これら2つは主に税金関連における違いがあり、法人・個人のどちらにもメリットとデメリットがあるのです。

今回はフランチャイズでの法人加盟と個人加盟の違いについて詳しく解説していきます。

どちらにどのようなメリット、デメリットがあるのか、どのような違いがあるのか気になる方は参考にしてみてください。

フランチャイズにおける法人と個人の違い

  1. 開業手続きの違い
  2. 支払う税金の違い
  3. 経費計上できる項目の違い
  4. 社会的信用の違い

フランチャイズ以外のビジネスにも当てはまりますが、法人と個人では主に上記のような違いが挙げられるので、1つずつ解説をしていきます。

1.開業手続きの違い

個人が開業したい場合に行うことは税務署に開業届を提出するだけなので非常に簡潔です。
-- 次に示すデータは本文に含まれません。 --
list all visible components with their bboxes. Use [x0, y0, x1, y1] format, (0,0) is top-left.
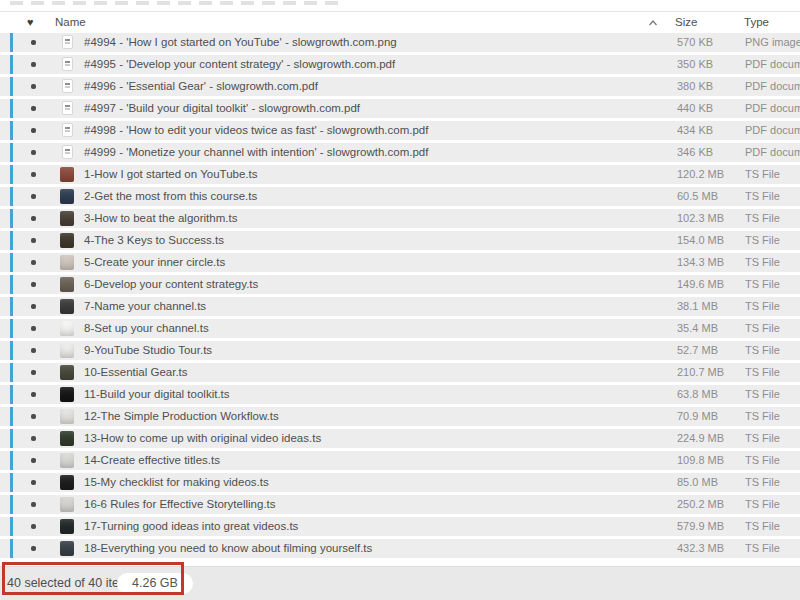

それも昨今では非対面で手続きできる環境が用意されているので、読み取り可能なスマホとマイナンバーカードがあれば自宅でも開業手続きを済ませられます。

一方で法人として開業する場合の手続きはやや煩雑で、実費だけでも22万円~24万円の費用が必要です。

利益が大きい場合など法人化した方が有利なケースももちろんありますが、開業手続きの難易度でいうと法人の方が難しいと言えます。

2.支払う税金の違い

種類 支払う税金
個人
  • 所得税
  • 住民税
  • 個人事業税
  • 消費税
法人
  • 法人税
  • 法人住民税
  • 地方法人特別税
  • 消費税

個人開業と法人開業では、支払う税金の種類にも違いがあります。

業種によっては支払う税金の項目が増えることもありますから、心配な人は事前にフランチャイズの本部へ確認しておきましょう。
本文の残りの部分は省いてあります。